Expected Deliverables

With a 2 year project, it is important to ensure that there are clear expectations for what can be delivered in these timescales. We have defined the following as key goals and deliverables for the project:

The primary goal of the eDiaMoND project is to develop a prototype working system by the project end date where a working system is defined as having the following characteristics:

  • It has a significantly large distributed database of mammograms (400 cases per site with a majority annotated).
  • It is scalable and is designed in such a way that it could scale to cope conceptually with millions of images spread around the 90+ Breast Care Units in the UK.
  • It is effective in that it is fast, it is useful to the clinicians in the areas of screening, training, epidemiology and computer aided detection, and it is intuitive for the users.
  • It must be built such that upgrades of platform or image analysis software are graceful.
  • It is reusable, in that the platform could be used as a foundation for other e-health projects.
  • It is based on Grid architecture.

What will the system look like?

To the users, the system will appear to be simply the workstation. It will be showing images and functionality as well as the IBM screens. Behind the scenes, the system will comprise the following :

  • Digitised images in SMF format as well as raw anonymised images.
  • Information about the case and the images to enable retrieval.
  • Additional application specific data e.g. training case information and annotation data.

The prototype workstations will be as good as existing visual methods with the grid middleware able to be used with other workstation manufacturers.

What will the system do?

The system will be deemed a success if it is demonstrated to be:

  • Manageable and deployable within the clinical environments
  • Robust in that it requires very little daily support from systems administration staff

A key aspect of the project is winning clinic approval, that is to say that the measure of success would be that, for the application areas selected, and with the project constraints imposed, the clinical partners recognise the benefits of the prototype and see it as a must for the future.

With this in mind, we must demonstrate that we have understood the working practises of this field and implemented the workstations in sympathy with them.

The management of expectations will be an essential aspect of this success factor in ensuring that the definition and delivery of the prototype versus the blueprint for the future are clearly communicated. It must also demonstrate the following application areas:

1. Data Acquisition
The project will delivery and deploy data acquisition and annotation capability to enable the project to capture and store approximately 400 anonymised clinical mammograpy cases for the eDiaMoND federated database. This process will enable data to be collected and stored in DICOM format, for display not only by the eDiaMoND applications but also general medical imaging applications and viewers.
2. Screening

The screening workstation will show how this function could be performed using a digital system and will simulate the process of performing a reading of 100 cases in an hour with preloaded data.

This will demonstrate the retrieval of data through queries and the multiple annotations of cases.

3. Training

The Training workstation will demonstrate a computer aided training solution for radiologist using prepared training cases of special interest as well as a selection of normal cases.

The solution will enable the retrieval of cases for test rollers as well as the sitting of tests and subsequent marking.

The success of this application is that it is useful to clinical partners at the end of this project.

4. Epidemiology

The project will show how the infrastructure could be used for epidemiology with the ability to demonstrate the querying of data and subsequent analysis for data joined between NHS databases and the images and base data on the Grid.

In addition, the project will show how studies over the whole federated database could be performed.

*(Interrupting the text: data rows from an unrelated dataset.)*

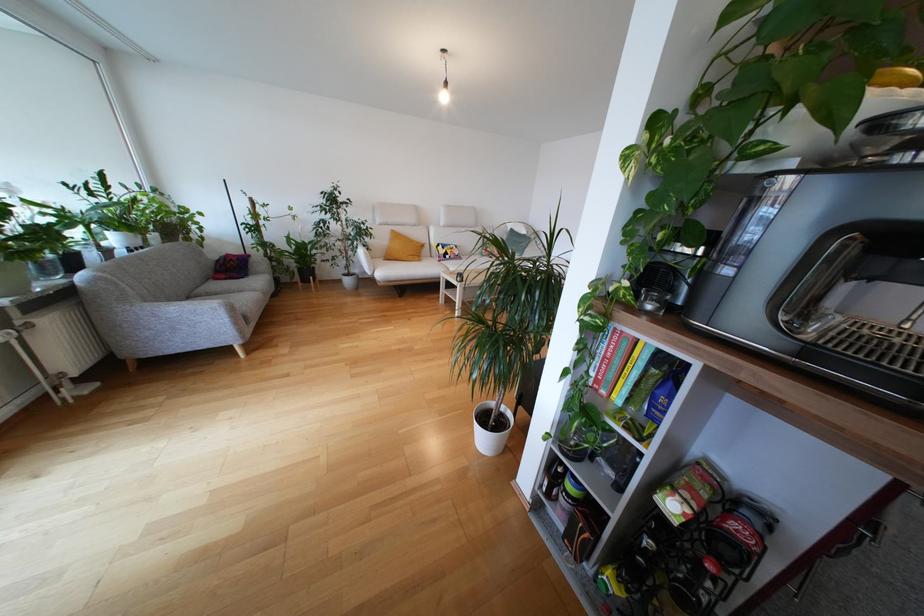 Find where to lift the white plant pot. Please return your answer as a coordinate pair (x, y).

(491, 428) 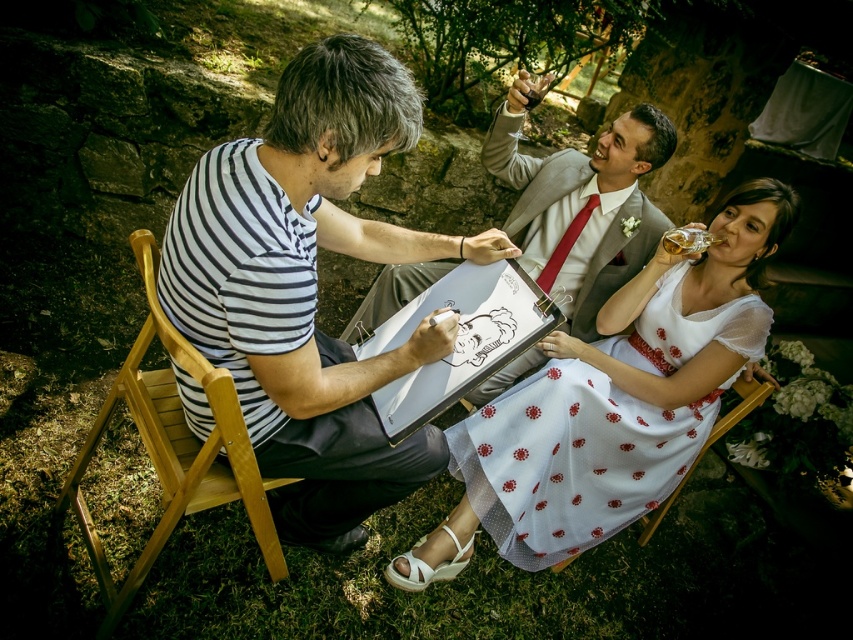 Does white dotted fabric dress at lower right have a lesser height compared to wooden chair at left?

No.

Who is shorter, white dotted fabric dress at lower right or wooden chair at left?

wooden chair at left is shorter.

Where is `white dotted fabric dress at lower right`? The width and height of the screenshot is (853, 640). white dotted fabric dress at lower right is located at coordinates (596, 432).

Can you confirm if striped cotton shirt at center is positioned to the left of wooden chair at left?

In fact, striped cotton shirt at center is to the right of wooden chair at left.

Consider the image. Does striped cotton shirt at center appear on the right side of wooden chair at left?

Indeed, striped cotton shirt at center is positioned on the right side of wooden chair at left.

Is point (184, 250) positioned after point (91, 440)?

No, it is in front of (91, 440).

The width and height of the screenshot is (853, 640). I want to click on striped cotton shirt at center, so click(x=310, y=288).

Which is above, striped cotton shirt at center or wooden chair at lower center?

striped cotton shirt at center is higher up.

Is striped cotton shirt at center to the left of wooden chair at lower center from the viewer's perspective?

Indeed, striped cotton shirt at center is positioned on the left side of wooden chair at lower center.

Describe the element at coordinates (310, 288) in the screenshot. I see `striped cotton shirt at center` at that location.

Image resolution: width=853 pixels, height=640 pixels. Identify the location of striped cotton shirt at center. (310, 288). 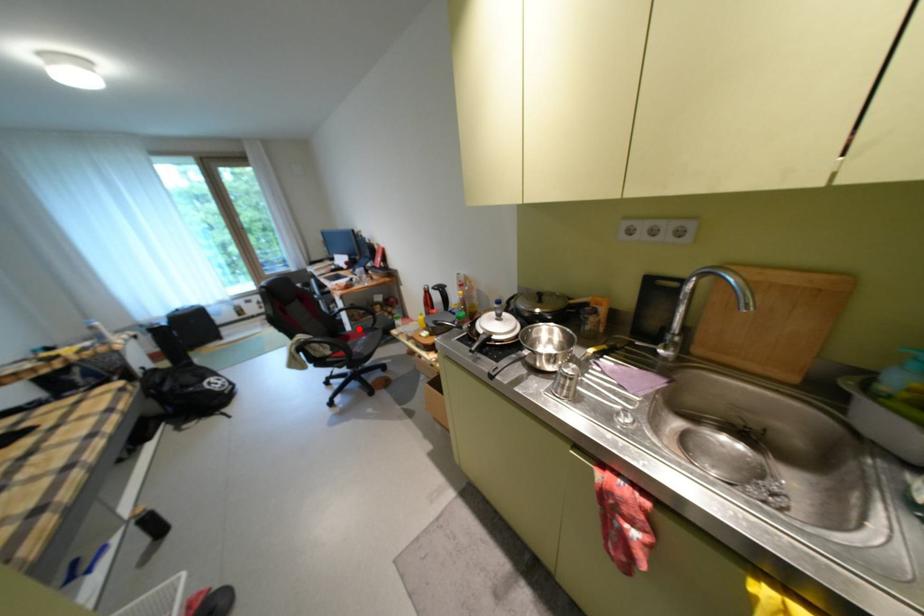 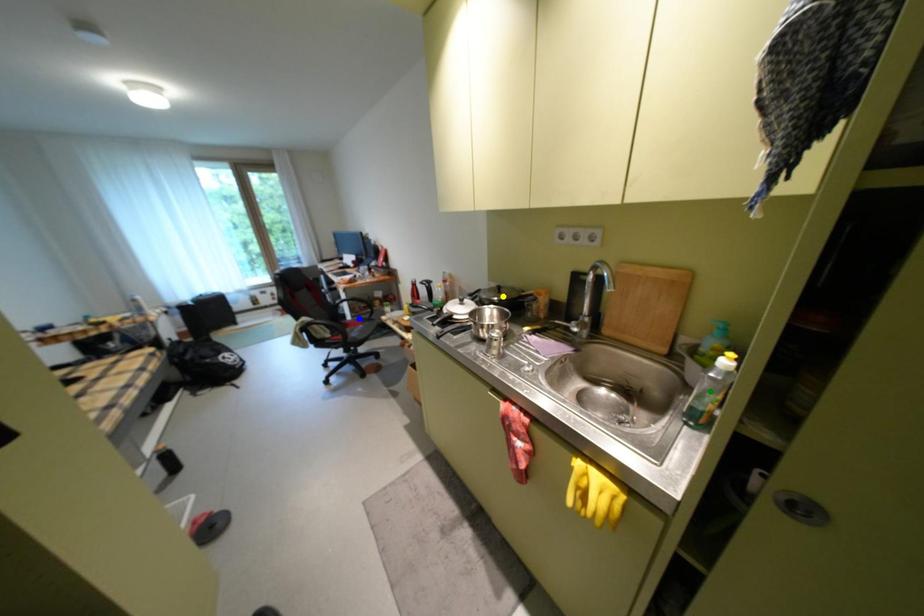 Question: I am providing you with two images of the same scene from different viewpoints. A red point is marked on the first image. You are given multiple points on the second image. In image 2, which mark is for the same physical point as the one in image 1?

Choices:
 (A) green point
 (B) yellow point
 (C) blue point

Answer: (C) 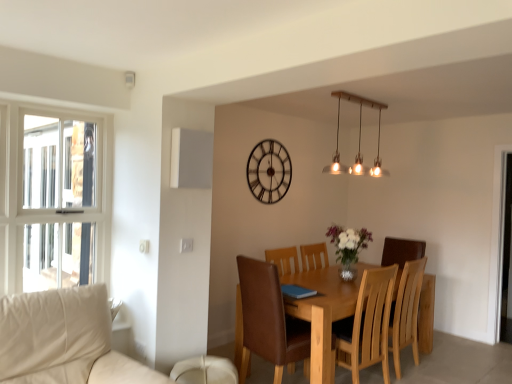 Question: Does metallic clock at upper center come behind light brown wooden table at center?

Choices:
 (A) yes
 (B) no

Answer: (A)

Question: Is metallic clock at upper center with light brown wooden table at center?

Choices:
 (A) no
 (B) yes

Answer: (A)

Question: Is metallic clock at upper center oriented away from light brown wooden table at center?

Choices:
 (A) yes
 (B) no

Answer: (B)

Question: Is metallic clock at upper center wider than light brown wooden table at center?

Choices:
 (A) yes
 (B) no

Answer: (B)

Question: Considering the relative sizes of metallic clock at upper center and light brown wooden table at center in the image provided, is metallic clock at upper center shorter than light brown wooden table at center?

Choices:
 (A) yes
 (B) no

Answer: (A)

Question: Considering the positions of translucent glass vase at center and matte brass pendant lights at upper center in the image, is translucent glass vase at center taller or shorter than matte brass pendant lights at upper center?

Choices:
 (A) short
 (B) tall

Answer: (A)

Question: Is point (361, 228) closer or farther from the camera than point (354, 97)?

Choices:
 (A) closer
 (B) farther

Answer: (B)

Question: From a real-world perspective, relative to matte brass pendant lights at upper center, is translucent glass vase at center vertically above or below?

Choices:
 (A) above
 (B) below

Answer: (B)

Question: From the image's perspective, is translucent glass vase at center above or below matte brass pendant lights at upper center?

Choices:
 (A) above
 (B) below

Answer: (B)

Question: Choose the correct answer: Is translucent glass vase at center inside light brown wooden table at center or outside it?

Choices:
 (A) outside
 (B) inside

Answer: (A)

Question: From the image's perspective, is translucent glass vase at center located above or below light brown wooden table at center?

Choices:
 (A) below
 (B) above

Answer: (B)

Question: From a real-world perspective, is translucent glass vase at center positioned above or below light brown wooden table at center?

Choices:
 (A) below
 (B) above

Answer: (B)

Question: Is point (366, 238) positioned closer to the camera than point (354, 292)?

Choices:
 (A) farther
 (B) closer

Answer: (A)

Question: From the image's perspective, relative to matte brass pendant lights at upper center, is metallic clock at upper center above or below?

Choices:
 (A) above
 (B) below

Answer: (B)

Question: From their relative heights in the image, would you say metallic clock at upper center is taller or shorter than matte brass pendant lights at upper center?

Choices:
 (A) tall
 (B) short

Answer: (A) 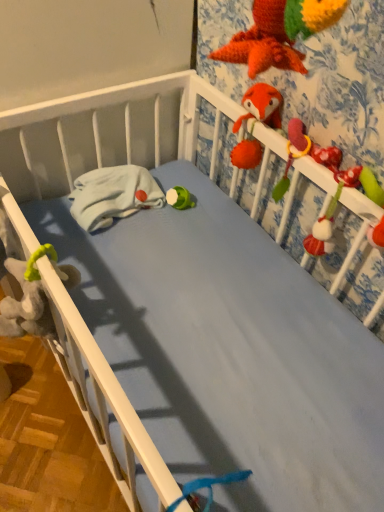 Question: Is there a large distance between fluffy orange fox at upper right, placed as the 2th toy when sorted from right to left, and soft plush toy at right, the 2th toy when ordered from top to bottom?

Choices:
 (A) no
 (B) yes

Answer: (A)

Question: Does fluffy orange fox at upper right, the 1th toy viewed from the left, have a larger size compared to soft plush toy at right, which is the first toy in right-to-left order?

Choices:
 (A) no
 (B) yes

Answer: (A)

Question: Are fluffy orange fox at upper right, positioned as the 2th toy in bottom-to-top order, and soft plush toy at right, the second toy viewed from the left, making contact?

Choices:
 (A) yes
 (B) no

Answer: (B)

Question: Can you confirm if fluffy orange fox at upper right, positioned as the 2th toy in bottom-to-top order, is positioned to the left of soft plush toy at right, which is the first toy in right-to-left order?

Choices:
 (A) yes
 (B) no

Answer: (A)

Question: From the image's perspective, would you say fluffy orange fox at upper right, positioned as the 2th toy in bottom-to-top order, is positioned over soft plush toy at right, the 2th toy when ordered from top to bottom?

Choices:
 (A) yes
 (B) no

Answer: (A)

Question: In the image, is fuzzy red parrot at upper right positioned in front of or behind fluffy orange fox at upper right, positioned as the 2th toy in bottom-to-top order?

Choices:
 (A) front
 (B) behind

Answer: (A)

Question: Is point (291, 126) closer or farther from the camera than point (253, 165)?

Choices:
 (A) farther
 (B) closer

Answer: (B)

Question: Considering the positions of fuzzy red parrot at upper right and fluffy orange fox at upper right, which appears as the 1th toy when viewed from the top, in the image, is fuzzy red parrot at upper right taller or shorter than fluffy orange fox at upper right, which appears as the 1th toy when viewed from the top,?

Choices:
 (A) short
 (B) tall

Answer: (A)

Question: Would you say fuzzy red parrot at upper right is inside or outside fluffy orange fox at upper right, placed as the 2th toy when sorted from right to left?

Choices:
 (A) inside
 (B) outside

Answer: (B)

Question: Looking at their shapes, would you say fluffy orange fox at upper right, the 1th toy viewed from the left, is wider or thinner than white matte crib rail at center?

Choices:
 (A) wide
 (B) thin

Answer: (B)

Question: Considering the positions of point (241, 162) and point (84, 390), is point (241, 162) closer or farther from the camera than point (84, 390)?

Choices:
 (A) farther
 (B) closer

Answer: (A)

Question: Considering the positions of fluffy orange fox at upper right, placed as the 2th toy when sorted from right to left, and white matte crib rail at center in the image, is fluffy orange fox at upper right, placed as the 2th toy when sorted from right to left, bigger or smaller than white matte crib rail at center?

Choices:
 (A) small
 (B) big

Answer: (A)

Question: Visually, is fluffy orange fox at upper right, positioned as the 2th toy in bottom-to-top order, positioned to the left or to the right of white matte crib rail at center?

Choices:
 (A) right
 (B) left

Answer: (A)

Question: Is point (299, 155) closer or farther from the camera than point (18, 214)?

Choices:
 (A) closer
 (B) farther

Answer: (B)

Question: Considering the positions of fuzzy red parrot at upper right and white matte crib rail at center in the image, is fuzzy red parrot at upper right wider or thinner than white matte crib rail at center?

Choices:
 (A) wide
 (B) thin

Answer: (B) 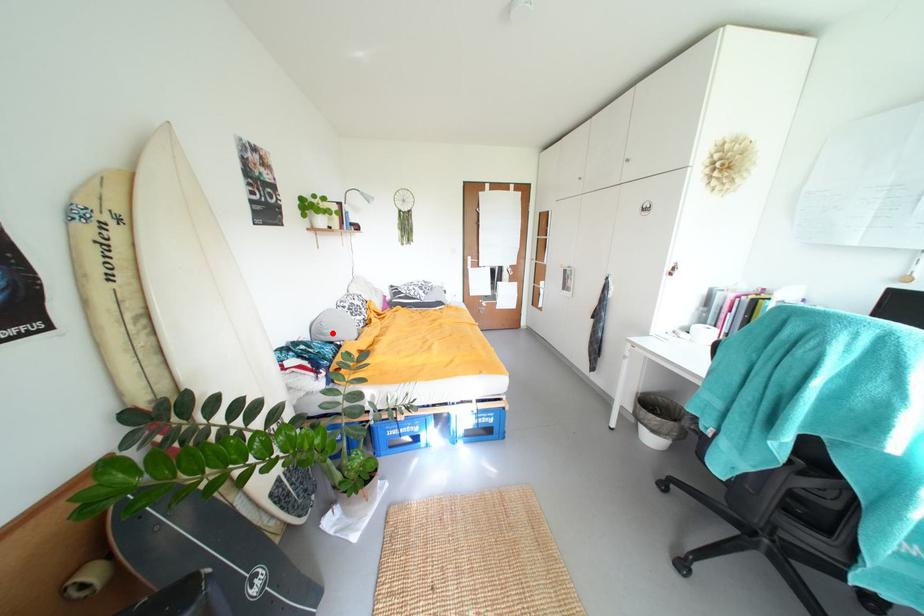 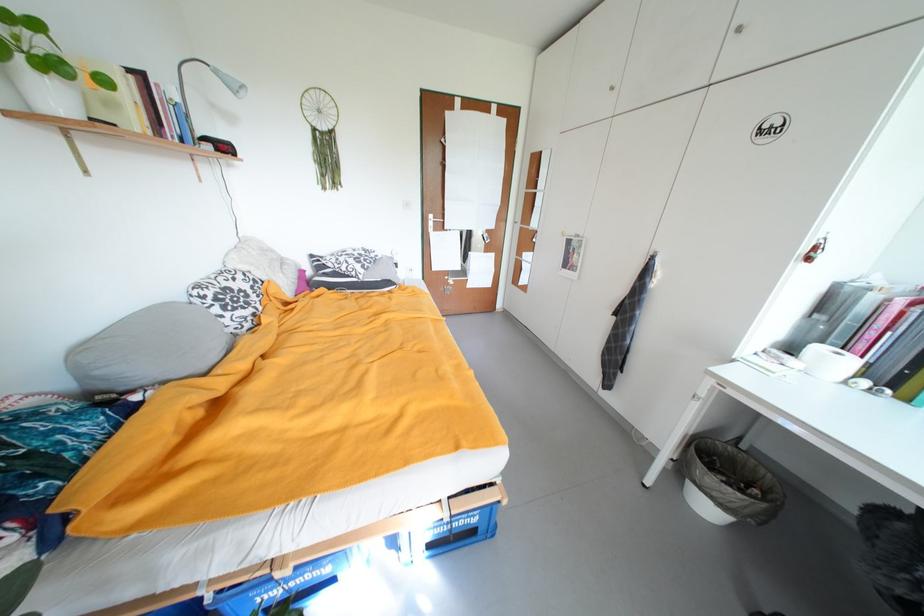 Question: A red point is marked in image1. In image2, is the corresponding 3D point closer to the camera or farther? Reply with the corresponding letter.

Choices:
 (A) The corresponding 3D point is closer.
 (B) The corresponding 3D point is farther.

Answer: (B) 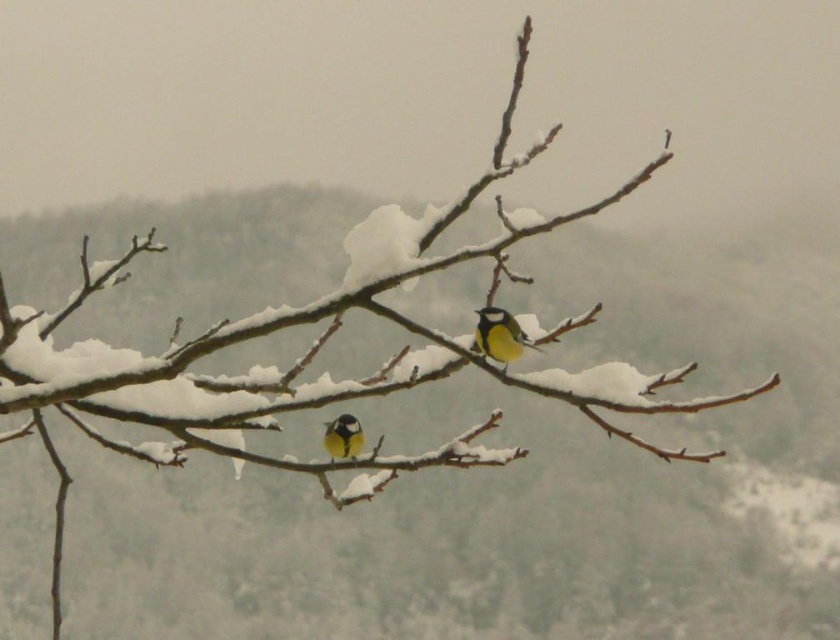 Where is `yellow matte bird at center`? This screenshot has height=640, width=840. yellow matte bird at center is located at coordinates (499, 336).

Is yellow matte bird at center positioned before yellow-green feathers at center?

That is True.

What do you see at coordinates (499, 336) in the screenshot? This screenshot has width=840, height=640. I see `yellow matte bird at center` at bounding box center [499, 336].

Where is `yellow matte bird at center`? yellow matte bird at center is located at coordinates (499, 336). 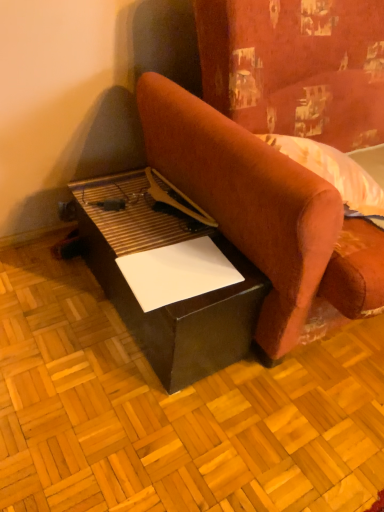 This screenshot has height=512, width=384. I want to click on free spot below white paper at lower center (from a real-world perspective), so click(x=182, y=273). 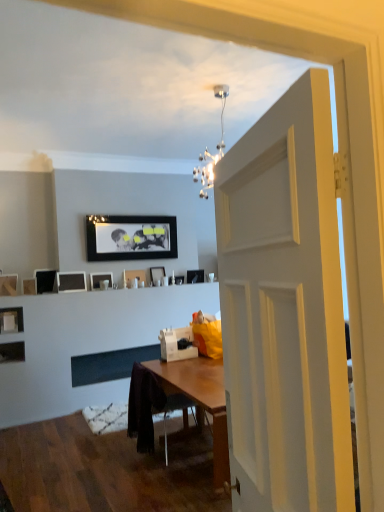 You are a GUI agent. You are given a task and a screenshot of the screen. Output one action in this format:
    pyautogui.click(x=<x>, y=<y>)
    Task: Click on the vacant region under wooden chair at center (from a real-world perspective)
    This screenshot has height=512, width=384.
    Given the screenshot: What is the action you would take?
    pyautogui.click(x=175, y=452) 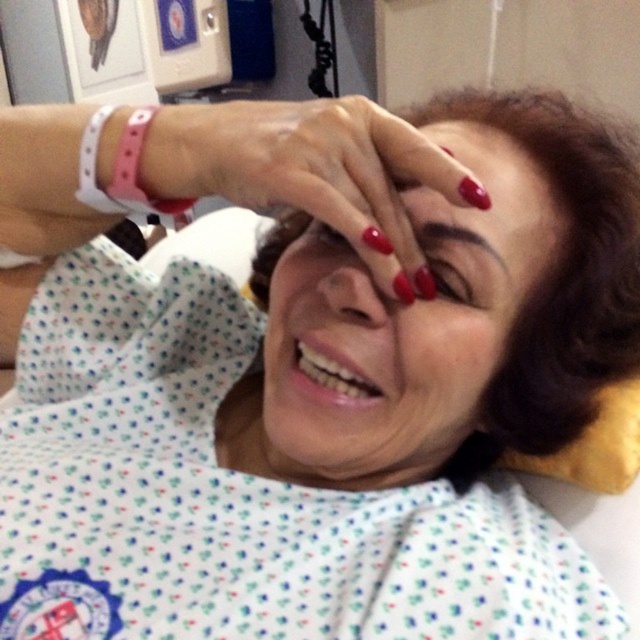 Question: Does matte red nails at center have a smaller size compared to glossy red nails at center?

Choices:
 (A) yes
 (B) no

Answer: (B)

Question: Considering the real-world distances, which object is farthest from the matte red nail at center?

Choices:
 (A) pink fabric wristband at upper left
 (B) matte red nails at center
 (C) glossy red nails at center
 (D) dark brown eyebrow at upper center

Answer: (A)

Question: Does pink rubber band at upper left have a smaller size compared to pink fabric wristband at upper left?

Choices:
 (A) yes
 (B) no

Answer: (B)

Question: Estimate the real-world distances between objects in this image. Which object is closer to the matte skin eye at center?

Choices:
 (A) glossy red nails at center
 (B) dark brown eyebrow at upper center

Answer: (B)

Question: From the image, what is the correct spatial relationship of glossy red nails at center in relation to dark brown eyebrow at upper center?

Choices:
 (A) left
 (B) right

Answer: (A)

Question: Which point is closer to the camera?

Choices:
 (A) pink fabric wristband at upper left
 (B) glossy red nails at center
 (C) dark brown eyebrow at upper center
 (D) matte skin eye at center

Answer: (B) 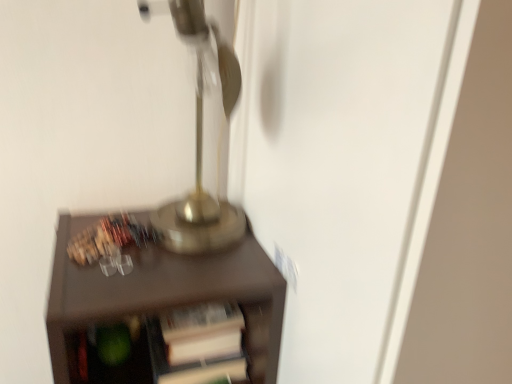 Where is `free space in front of gold metallic table lamp at upper center`? free space in front of gold metallic table lamp at upper center is located at coordinates (157, 284). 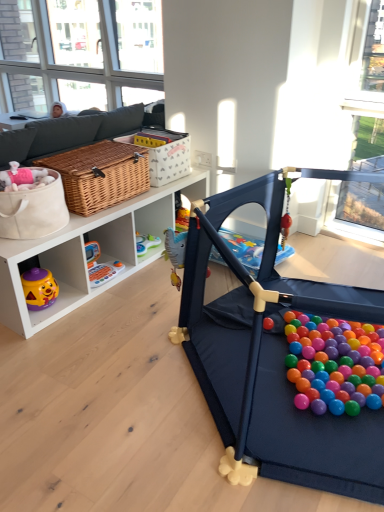 This screenshot has width=384, height=512. Identify the location of clear glass window at upper left. (62, 51).

Find the location of a particular element. The height and width of the screenshot is (512, 384). woven brown basket at upper center is located at coordinates (163, 153).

5. Computer Aided Detection

Techniques for computer aided detection will be evaluated during this project with clinicians and research staff. The measure of success for this aspect of work would be a demonstration that CADe could be incorporated into the screening process.

6. Image Standardisation

The project will evaluate the effectiveness of standardisation techniques, initially SMF processing, and temporal vectors using clinical input. A measure of success of the SMF processing would be a demonstration that benefits could be achieved through performing this processing.

A Blueprint document will be developed which details what the team consider important for the delivery of such a system in a real world situation, taking into consideration the domain constraints discovered in the project.

Our final deliverable is that we ensure full adherence to the legal and ethical constraints for using data originating from patient records and will seek to discover the processes required to enable eDiaMoND in a real clinical setting with raw patient data.